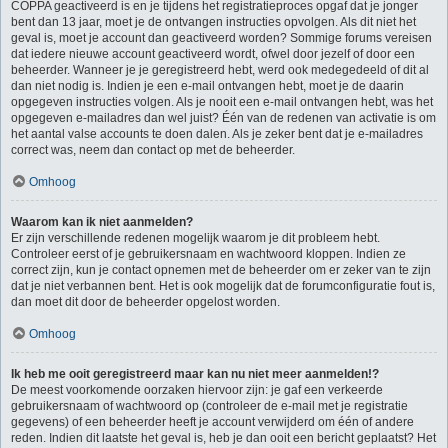
COPPA geactiveerd is en je tijdens het registratieproces opgaf dat je jonger
bent dan 13 jaar, moet je de ontvangen instructies opvolgen. Als dit niet het
geval is, moet je account dan geactiveerd worden? Sommige forums vereisen
dat iedere nieuwe account geactiveerd wordt, ofwel door jezelf of door een
beheerder. Wanneer je je geregistreerd hebt, werd ook medegedeeld of dit al
dan niet nodig is. Indien je een e-mail ontvangen hebt, moet je de daarin
opgegeven instructies volgen. Als je nooit een e-mail ontvangen hebt, was het
opgegeven e-mailadres dan wel juist? Één van de redenen van activatie is om
het aantal valse accounts te doen dalen. Als je zeker bent dat je e-mailadres
correct was, neem dan contact op met de beheerder.
Omhoog
Waarom kan ik niet aanmelden?
Er zijn verschillende redenen mogelijk waarom je dit probleem hebt.
Controleer eerst of je gebruikersnaam en wachtwoord kloppen. Indien ze
correct zijn, kun je contact opnemen met de beheerder om er zeker van te zijn
dat je niet verbannen bent. Het is ook mogelijk dat de forumconfiguratie fout is,
dan moet dit door de beheerder opgelost worden.
Omhoog
Ik heb me ooit geregistreerd maar kan nu niet meer aanmelden!?
De meest voorkomende oorzaken hiervoor zijn: je gaf een verkeerde
gebruikersnaam of wachtwoord op (controleer de e-mail met je registratie
gegevens) of een beheerder heeft je account verwijderd om één of andere
reden. Indien dit laatste het geval is, heb je dan ooit een bericht geplaatst? Het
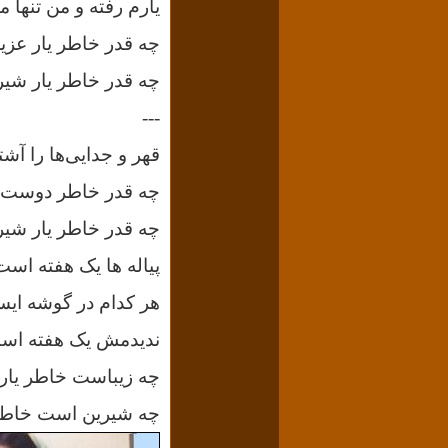
یارم رفته و من تنها ما
چه قدر خاطر یار عز
چه قدر خاطر یار شی
---
قهر و جدایی‌ها را آش
چه قدر خاطر دوست 
چه قدر خاطر یار شی
پیاله ها یک هفته است
هر کدام در گوشه ای
ندیدمش یک هفته اس
چه زیباست خاطر یار
چه شیرین است خاطر 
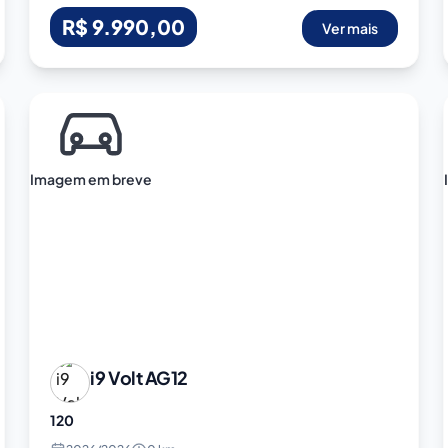
R$ 9.990,00
Ver mais
Imagem em breve
i9 Volt
AG12
120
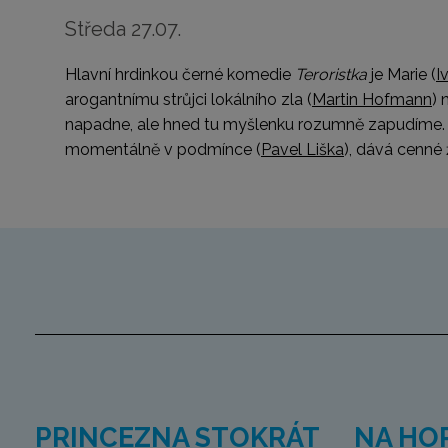
Středa 27.07.
Hlavní hrdinkou černé komedie
Teroristka
je Marie (
I
arogantnímu strůjci lokálního zla (
Martin Hofmann
) 
napadne, ale hned tu myšlenku rozumně zapudíme. Brzy 
momentálně v podmínce (
Pavel Liška
), dává cenné 
PRINCEZNA STOKRÁT
NA HO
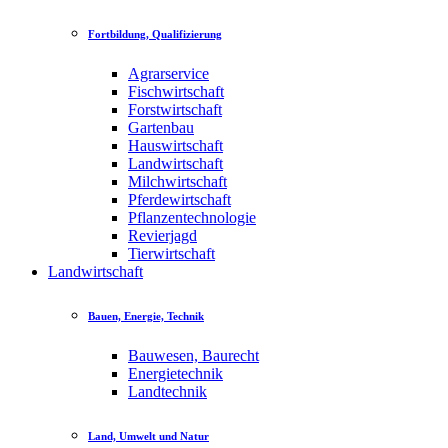
Fortbildung, Qualifizierung
Agrarservice
Fischwirtschaft
Forstwirtschaft
Gartenbau
Hauswirtschaft
Landwirtschaft
Milchwirtschaft
Pferdewirtschaft
Pflanzentechnologie
Revierjagd
Tierwirtschaft
Landwirtschaft
Bauen, Energie, Technik
Bauwesen, Baurecht
Energietechnik
Landtechnik
Land, Umwelt und Natur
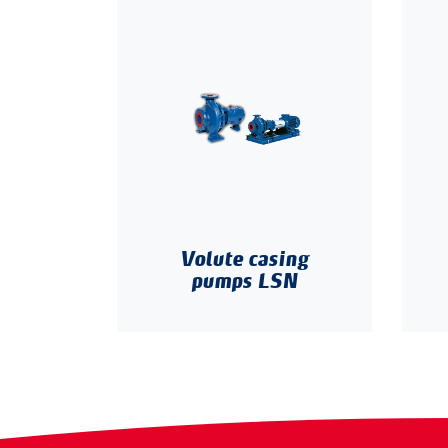
Volute casing
pumps LSN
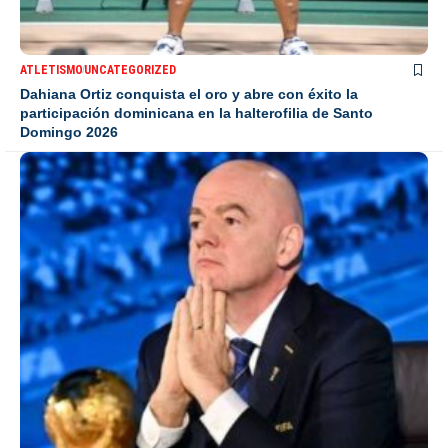
ATLETISMO
UNCATEGORIZED
Dahiana Ortiz conquista el oro y abre con éxito la
participación dominicana en la halterofilia de Santo
Domingo 2026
____
• _REQUIRED WORK_
Word for word, output the lines from the beginning of the listing through the line holding "dan niet nodig" and nothing beyond them. Omit the pictures.

• _ANSWER BELOW_
COPPA geactiveerd is en je tijdens het registratieproces opgaf dat je jonger
bent dan 13 jaar, moet je de ontvangen instructies opvolgen. Als dit niet het
geval is, moet je account dan geactiveerd worden? Sommige forums vereisen
dat iedere nieuwe account geactiveerd wordt, ofwel door jezelf of door een
beheerder. Wanneer je je geregistreerd hebt, werd ook medegedeeld of dit al
dan niet nodig is. Indien je een e-mail ontvangen hebt, moet je de daarin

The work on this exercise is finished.